There's suddenly a lot of talk about disk and storage virtualisation.

EMC is building software that will run on a SAN fabric switch, virtualise storage and move data between servers without applications noticing (using technology from its VMware acquisition).

IBM will ship its new Virtualization Engine in IBM servers and storage this year. This will simplify management of mixed environments of IBM and non-IBM systems and include the ability to run tens, even hundreds of Linux servers in partitions on one mainframe. So, suddenly, a four-processor system is a "40-way" system running one or multiple operating system types or versions at the same time.

Virtualisation of servers makes one physical server appear to many virtual servers. Disk virtualisation makes many drive arrays appear to be one single big disk. What is going on?

What is virtualisation?
Virtualisation is generally the making of many things appear to be one, or of one thing being made to seem like many things.

Disk virtualisation, virtual memory and computer clusters are all examples of "many into one" virtualisation. In disk virtualisation a set of different physical disk arrays is made to appear as a single big disk thanks to a dedicated computer system sitting between them and the servers accessing them.
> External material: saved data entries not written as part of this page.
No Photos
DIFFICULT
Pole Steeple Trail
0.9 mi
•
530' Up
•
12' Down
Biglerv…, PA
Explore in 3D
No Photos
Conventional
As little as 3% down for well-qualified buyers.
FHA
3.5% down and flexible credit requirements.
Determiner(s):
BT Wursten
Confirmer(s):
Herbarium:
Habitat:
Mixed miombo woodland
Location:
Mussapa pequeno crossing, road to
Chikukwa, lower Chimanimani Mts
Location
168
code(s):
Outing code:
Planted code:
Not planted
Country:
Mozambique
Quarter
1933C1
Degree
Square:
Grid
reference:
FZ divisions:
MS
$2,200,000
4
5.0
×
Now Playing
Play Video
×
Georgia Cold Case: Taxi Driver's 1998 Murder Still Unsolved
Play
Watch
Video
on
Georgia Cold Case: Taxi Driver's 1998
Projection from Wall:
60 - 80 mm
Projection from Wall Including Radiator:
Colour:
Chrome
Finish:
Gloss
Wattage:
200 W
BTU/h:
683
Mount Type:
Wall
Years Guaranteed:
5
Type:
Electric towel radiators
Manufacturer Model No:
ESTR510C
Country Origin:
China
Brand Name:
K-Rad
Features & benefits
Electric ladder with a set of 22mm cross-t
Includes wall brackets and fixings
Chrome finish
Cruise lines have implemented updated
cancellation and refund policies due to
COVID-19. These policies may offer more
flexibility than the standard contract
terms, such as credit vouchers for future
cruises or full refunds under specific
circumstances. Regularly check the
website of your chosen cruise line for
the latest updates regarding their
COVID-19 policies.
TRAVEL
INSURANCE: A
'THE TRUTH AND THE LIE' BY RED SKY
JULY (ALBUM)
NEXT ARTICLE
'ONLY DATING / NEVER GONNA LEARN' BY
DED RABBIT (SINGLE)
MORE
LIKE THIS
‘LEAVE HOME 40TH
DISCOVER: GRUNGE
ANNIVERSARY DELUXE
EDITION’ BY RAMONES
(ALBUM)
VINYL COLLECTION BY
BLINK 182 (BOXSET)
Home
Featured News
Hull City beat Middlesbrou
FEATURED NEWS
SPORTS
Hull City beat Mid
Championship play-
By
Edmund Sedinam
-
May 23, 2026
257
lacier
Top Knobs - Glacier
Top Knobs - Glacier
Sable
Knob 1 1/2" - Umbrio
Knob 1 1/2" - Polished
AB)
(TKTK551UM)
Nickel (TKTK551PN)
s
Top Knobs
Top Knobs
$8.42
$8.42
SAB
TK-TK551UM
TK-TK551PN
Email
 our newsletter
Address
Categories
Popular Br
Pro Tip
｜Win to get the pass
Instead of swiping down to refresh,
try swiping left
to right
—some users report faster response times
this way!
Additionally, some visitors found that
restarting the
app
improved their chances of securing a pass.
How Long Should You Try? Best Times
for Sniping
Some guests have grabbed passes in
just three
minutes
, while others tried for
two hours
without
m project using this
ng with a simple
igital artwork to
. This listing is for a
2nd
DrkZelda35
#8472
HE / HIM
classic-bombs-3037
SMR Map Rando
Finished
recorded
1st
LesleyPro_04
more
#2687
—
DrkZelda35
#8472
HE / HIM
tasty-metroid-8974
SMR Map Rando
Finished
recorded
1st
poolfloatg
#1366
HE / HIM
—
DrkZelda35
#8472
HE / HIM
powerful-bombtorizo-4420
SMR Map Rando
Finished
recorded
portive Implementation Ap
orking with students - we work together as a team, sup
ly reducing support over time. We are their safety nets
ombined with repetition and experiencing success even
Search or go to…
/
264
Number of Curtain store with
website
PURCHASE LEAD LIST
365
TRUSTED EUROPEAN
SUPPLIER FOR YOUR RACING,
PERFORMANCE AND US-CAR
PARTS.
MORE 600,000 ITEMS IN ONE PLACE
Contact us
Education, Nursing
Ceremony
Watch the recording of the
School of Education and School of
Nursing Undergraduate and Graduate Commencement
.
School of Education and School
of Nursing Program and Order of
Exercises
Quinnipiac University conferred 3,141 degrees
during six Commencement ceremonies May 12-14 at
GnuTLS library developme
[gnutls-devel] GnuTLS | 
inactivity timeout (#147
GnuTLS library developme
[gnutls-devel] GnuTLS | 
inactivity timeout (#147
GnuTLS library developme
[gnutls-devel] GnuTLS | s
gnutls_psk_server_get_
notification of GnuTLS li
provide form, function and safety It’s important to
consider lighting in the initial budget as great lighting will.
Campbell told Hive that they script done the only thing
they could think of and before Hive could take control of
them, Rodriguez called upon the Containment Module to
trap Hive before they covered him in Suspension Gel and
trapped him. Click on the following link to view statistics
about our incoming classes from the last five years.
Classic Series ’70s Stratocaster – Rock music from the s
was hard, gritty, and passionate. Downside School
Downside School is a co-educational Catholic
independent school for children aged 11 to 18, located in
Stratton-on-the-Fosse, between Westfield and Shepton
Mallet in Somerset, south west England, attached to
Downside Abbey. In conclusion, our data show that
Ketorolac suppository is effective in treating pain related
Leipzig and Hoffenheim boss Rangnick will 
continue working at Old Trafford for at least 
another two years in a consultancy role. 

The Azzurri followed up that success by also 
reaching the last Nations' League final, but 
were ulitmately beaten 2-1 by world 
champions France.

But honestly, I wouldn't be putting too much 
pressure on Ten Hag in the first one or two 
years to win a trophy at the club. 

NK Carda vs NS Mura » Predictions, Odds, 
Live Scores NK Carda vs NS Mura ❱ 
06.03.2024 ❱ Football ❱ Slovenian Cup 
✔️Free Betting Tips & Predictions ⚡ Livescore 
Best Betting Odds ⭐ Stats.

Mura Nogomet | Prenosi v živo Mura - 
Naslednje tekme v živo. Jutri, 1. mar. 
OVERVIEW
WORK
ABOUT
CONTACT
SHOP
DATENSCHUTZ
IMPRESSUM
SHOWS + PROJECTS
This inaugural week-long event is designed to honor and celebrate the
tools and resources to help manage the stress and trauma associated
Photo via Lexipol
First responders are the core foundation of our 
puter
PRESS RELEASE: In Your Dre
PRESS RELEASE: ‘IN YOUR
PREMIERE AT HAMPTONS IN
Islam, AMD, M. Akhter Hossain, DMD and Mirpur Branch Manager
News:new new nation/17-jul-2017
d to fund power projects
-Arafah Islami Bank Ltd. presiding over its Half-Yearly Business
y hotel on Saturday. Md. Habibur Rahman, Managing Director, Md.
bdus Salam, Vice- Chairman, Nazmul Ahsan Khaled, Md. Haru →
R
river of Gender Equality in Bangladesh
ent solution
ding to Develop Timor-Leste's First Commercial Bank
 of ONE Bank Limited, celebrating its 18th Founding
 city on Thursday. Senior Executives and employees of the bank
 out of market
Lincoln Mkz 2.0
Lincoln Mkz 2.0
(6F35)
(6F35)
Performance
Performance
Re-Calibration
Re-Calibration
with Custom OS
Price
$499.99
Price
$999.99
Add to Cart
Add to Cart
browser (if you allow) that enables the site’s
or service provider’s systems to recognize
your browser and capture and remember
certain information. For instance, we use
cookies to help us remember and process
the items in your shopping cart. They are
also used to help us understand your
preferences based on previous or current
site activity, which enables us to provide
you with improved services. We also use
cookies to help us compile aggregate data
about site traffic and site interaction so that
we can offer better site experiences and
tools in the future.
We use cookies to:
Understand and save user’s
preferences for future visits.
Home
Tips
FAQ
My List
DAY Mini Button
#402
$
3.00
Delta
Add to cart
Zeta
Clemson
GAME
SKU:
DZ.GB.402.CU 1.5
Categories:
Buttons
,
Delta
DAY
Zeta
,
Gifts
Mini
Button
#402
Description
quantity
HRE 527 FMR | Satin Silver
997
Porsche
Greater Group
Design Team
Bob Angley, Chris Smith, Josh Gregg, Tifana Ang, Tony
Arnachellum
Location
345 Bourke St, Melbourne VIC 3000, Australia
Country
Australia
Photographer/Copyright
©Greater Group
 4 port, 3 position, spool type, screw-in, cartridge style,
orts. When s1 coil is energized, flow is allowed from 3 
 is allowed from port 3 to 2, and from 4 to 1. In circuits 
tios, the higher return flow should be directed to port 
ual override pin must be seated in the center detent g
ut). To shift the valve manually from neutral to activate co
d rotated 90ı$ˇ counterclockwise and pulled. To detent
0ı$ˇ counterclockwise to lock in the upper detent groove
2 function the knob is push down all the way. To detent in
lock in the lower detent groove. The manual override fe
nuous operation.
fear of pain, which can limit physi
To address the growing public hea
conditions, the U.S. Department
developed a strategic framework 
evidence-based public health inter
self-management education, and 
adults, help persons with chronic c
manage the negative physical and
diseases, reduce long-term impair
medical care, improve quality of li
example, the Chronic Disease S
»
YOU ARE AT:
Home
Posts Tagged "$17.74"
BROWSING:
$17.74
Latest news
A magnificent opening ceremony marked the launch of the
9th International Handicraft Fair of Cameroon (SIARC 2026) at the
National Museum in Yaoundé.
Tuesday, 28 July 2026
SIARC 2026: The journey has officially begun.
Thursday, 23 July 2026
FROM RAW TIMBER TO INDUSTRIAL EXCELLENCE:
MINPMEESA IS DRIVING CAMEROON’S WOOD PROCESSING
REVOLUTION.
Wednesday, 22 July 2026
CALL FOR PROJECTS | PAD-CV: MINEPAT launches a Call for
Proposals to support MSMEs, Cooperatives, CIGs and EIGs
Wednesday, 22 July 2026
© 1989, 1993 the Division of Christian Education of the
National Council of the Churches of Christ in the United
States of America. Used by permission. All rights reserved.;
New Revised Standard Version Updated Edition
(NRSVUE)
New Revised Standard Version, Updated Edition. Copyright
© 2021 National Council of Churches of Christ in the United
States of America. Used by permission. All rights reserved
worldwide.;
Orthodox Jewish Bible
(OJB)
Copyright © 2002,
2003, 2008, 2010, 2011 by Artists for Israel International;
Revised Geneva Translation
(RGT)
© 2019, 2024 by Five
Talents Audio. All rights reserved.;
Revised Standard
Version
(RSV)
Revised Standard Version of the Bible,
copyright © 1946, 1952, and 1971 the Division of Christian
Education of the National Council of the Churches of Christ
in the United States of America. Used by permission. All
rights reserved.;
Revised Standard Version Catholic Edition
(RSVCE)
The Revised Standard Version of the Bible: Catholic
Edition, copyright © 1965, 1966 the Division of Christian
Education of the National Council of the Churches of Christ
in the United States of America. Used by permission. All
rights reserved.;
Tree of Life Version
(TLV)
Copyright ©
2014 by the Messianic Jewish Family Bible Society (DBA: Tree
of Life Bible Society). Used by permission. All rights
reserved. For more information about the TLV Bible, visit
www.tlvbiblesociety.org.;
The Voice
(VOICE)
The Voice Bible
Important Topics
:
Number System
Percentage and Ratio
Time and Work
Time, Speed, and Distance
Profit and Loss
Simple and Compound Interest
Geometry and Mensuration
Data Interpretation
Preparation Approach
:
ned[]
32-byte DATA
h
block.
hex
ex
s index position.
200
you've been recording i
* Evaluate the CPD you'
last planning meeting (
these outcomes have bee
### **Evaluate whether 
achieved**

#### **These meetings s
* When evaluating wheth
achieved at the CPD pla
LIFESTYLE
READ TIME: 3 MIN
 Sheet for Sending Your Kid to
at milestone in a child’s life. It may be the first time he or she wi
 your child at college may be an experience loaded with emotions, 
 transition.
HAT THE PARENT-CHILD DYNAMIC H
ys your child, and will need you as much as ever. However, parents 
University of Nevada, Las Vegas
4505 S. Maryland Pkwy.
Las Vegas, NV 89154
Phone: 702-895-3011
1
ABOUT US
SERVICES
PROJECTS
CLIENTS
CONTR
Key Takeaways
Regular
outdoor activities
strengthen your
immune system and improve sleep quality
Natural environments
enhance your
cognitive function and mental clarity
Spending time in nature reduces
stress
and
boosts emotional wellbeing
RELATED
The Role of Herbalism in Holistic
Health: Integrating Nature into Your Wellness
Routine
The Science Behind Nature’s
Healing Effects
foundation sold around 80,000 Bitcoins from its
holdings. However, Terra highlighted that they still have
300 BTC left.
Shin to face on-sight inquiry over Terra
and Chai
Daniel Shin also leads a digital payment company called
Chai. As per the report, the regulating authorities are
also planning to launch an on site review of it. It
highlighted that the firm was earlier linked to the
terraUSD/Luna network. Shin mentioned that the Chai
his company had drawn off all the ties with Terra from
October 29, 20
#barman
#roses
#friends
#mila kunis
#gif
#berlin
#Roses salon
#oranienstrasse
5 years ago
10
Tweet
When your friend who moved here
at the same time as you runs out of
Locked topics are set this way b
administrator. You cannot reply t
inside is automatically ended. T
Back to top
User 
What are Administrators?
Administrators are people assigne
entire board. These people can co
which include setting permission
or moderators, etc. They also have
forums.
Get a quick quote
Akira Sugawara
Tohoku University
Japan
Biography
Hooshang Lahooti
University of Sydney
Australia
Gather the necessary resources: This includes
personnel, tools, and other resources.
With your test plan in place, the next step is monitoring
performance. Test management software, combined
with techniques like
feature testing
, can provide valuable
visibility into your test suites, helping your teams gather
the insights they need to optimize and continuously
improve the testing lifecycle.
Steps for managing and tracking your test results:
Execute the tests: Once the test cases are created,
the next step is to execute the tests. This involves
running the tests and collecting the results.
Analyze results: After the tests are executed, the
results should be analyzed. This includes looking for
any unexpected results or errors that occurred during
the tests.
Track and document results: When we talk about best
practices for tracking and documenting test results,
The dedicated box could be running DataCore's SANsymphony software for example. It receives requests from servers which are addressed to what the servers think are actual disk volumes. The software re-maps these requests into the actual disks in the separate arrays. (RAID arrays also use virtualisation. A file appears to be written to one volume but can be striped across many disks.)

In a virtual memory system, a computer's operating system (OS) swaps parts of applicaton code in memory out to a swap file on disk to make room for other applications. When the first application runs, its sense of its address space is that it is all in memory, in a kind of virtual memory. If there is a program-jump to a part of its code which is actually on disk then the application doesn't break; instead the OS halts the application, swapping out part of some other application's code, and fetches the wanted code back into memory from disk. Then it resumes the halted application.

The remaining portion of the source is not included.